What is the best way to write an R data frame to a SQL Server database

6.6k views Asked by At

I have a R-code data frame that I am trying to write to an existing table in SQL Server. The data frame contains only 8 of about 12 columns contained in the table and the columns in the data frame are not in the same order as the columns in the table. SQL Server is complaining because there are columns missing and other columns that are of the wrong data type (e.g. Varchar (string)vs date, etc.).

I am looking at functions in RODBC and DBI libraries to write the data frame to my SQL Server table, but it is clear that I have to line up the data frame columns in the order expected by the table and to put null place holders in for the missing columns.

What are my options?

Thank you ahead of time for any help you can provide.

2

There are 2 answers

0
GameChanger On BEST ANSWER

So the obvious choice from the RODBC package would be sqlSave(connection,'R data frame','SQL Table'), however as you know that doesn't work. In these cases I write an INSERT INTO statement using sqlQuery(). sqlQuery(connection, "INSERT INTO sqltable (B,C) VALUES ('i1',j1),('i2',j2)...")

Example: We have a SQL table named sqltable with columns A, B, and C. We have an R dataframe with columns B & C named Rdf. With B being of class character and C being of class numeric.

First need to put single quotes around any character fields because we will be using INSERT INTO and SQL likes single quotes around any text Rdf$B <- paste("'",Rdf$B,"'",sep="")

Next we need to format our data so it will look like the VALUES section of an insert statement formatRdf <- do.call(paste,c(Rdf,sep=","))

valuesRdf <- paste("(",paste(formatRdf,collapse="),("),")",sep="")

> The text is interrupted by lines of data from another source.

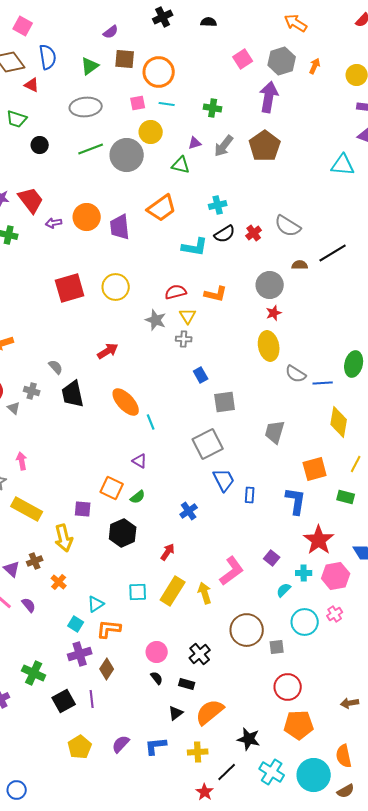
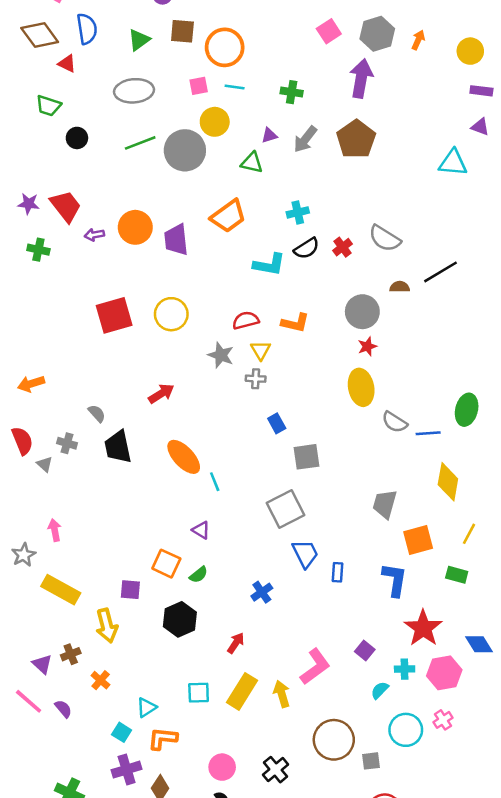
gray trapezoid: (275, 432) -> (385, 504), moved

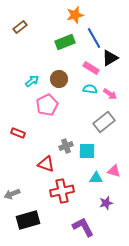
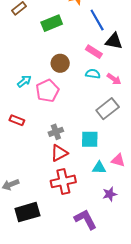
green rectangle: (65, 42) -> (52, 23), moved
black triangle: (110, 58) -> (114, 41), turned 42
cyan arrow: (32, 81) -> (24, 81), moved
gray cross: (66, 146) -> (56, 132), moved
red triangle: (46, 164) -> (59, 153), moved, turned -48

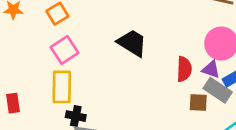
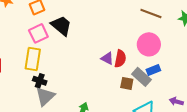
black trapezoid: (132, 43) -> (61, 26), moved
purple triangle: (211, 69) -> (107, 58), moved

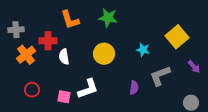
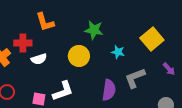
green star: (108, 18) -> (94, 30), moved
white semicircle: (64, 57) -> (39, 59), turned -98
purple semicircle: (134, 88) -> (109, 90), size x1.5

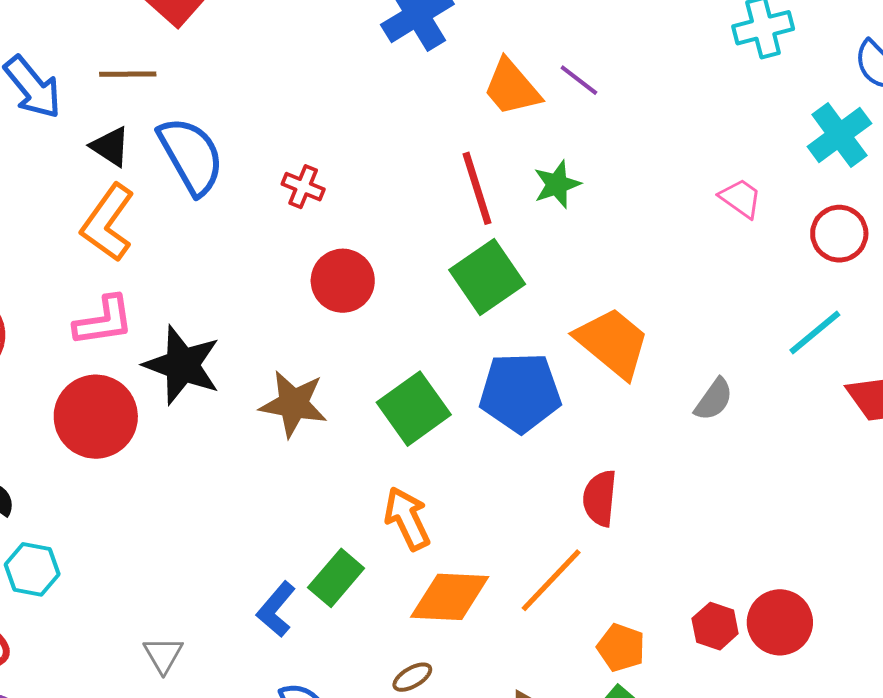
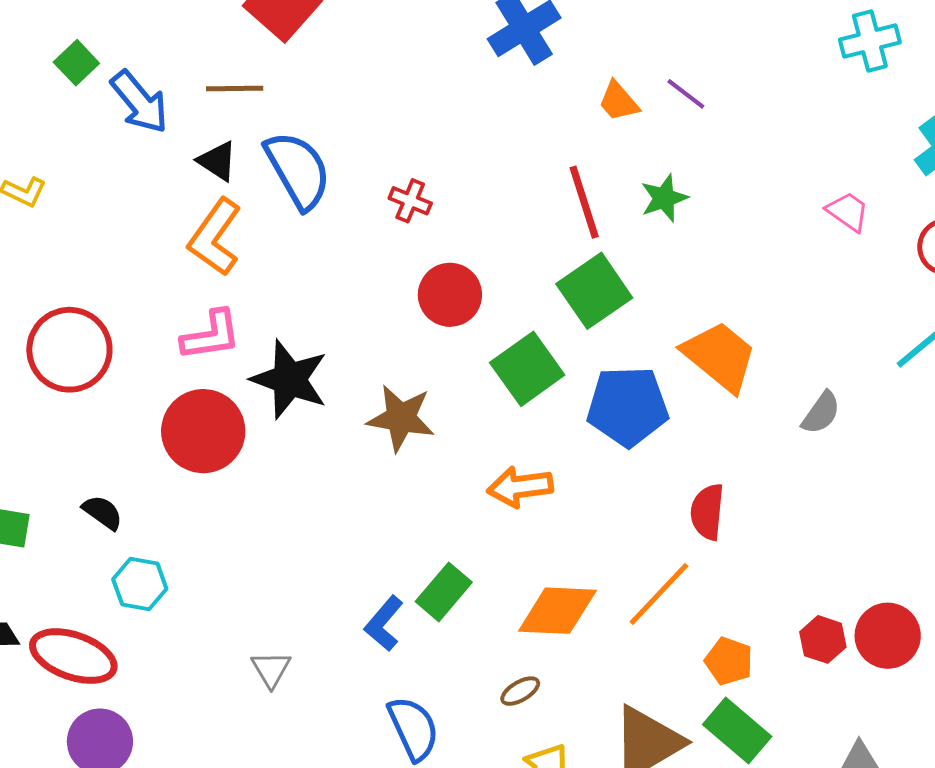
orange trapezoid: (512, 88) -> (619, 101), size x0.7
green square: (414, 409) -> (527, 369), moved
orange arrow: (407, 519) -> (520, 487), moved, turned -72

Final step of preparing the INSERT statement

sql_statement <- paste("INSERT INTO sqltable (B,C) VALUES ",valuesRdf,sep="")

Now use sqlQuery

sqlQuery(connection,sql_statement)
1
jangorecki On

If you are looking for performance then probably rsqlserver will be best choice:

Sql Server driver database interface (DBI) driver for R. This is a DBI-compliant Sql Server driver based on the The .NET Framework Data Provider for SQL Server (SqlClient) System.Data.SqlClient.

Motivation

The .NET Framework Data Provider for SQL Server (SqlClient) uses its own protocol to communicate with SQL Server. It is lightweight and performs well because it is optimized to access a SQL Server directly without adding an OLE DB or Open Database Connectivity (ODBC) layer.

In the wiki of the project you will find benchmarks for RODBC, RJDBC and rsqlserver.


Once you have package to talk to database you follow standard DBI examples, so dbWriteTable or dbSendQuery for create/insert/update.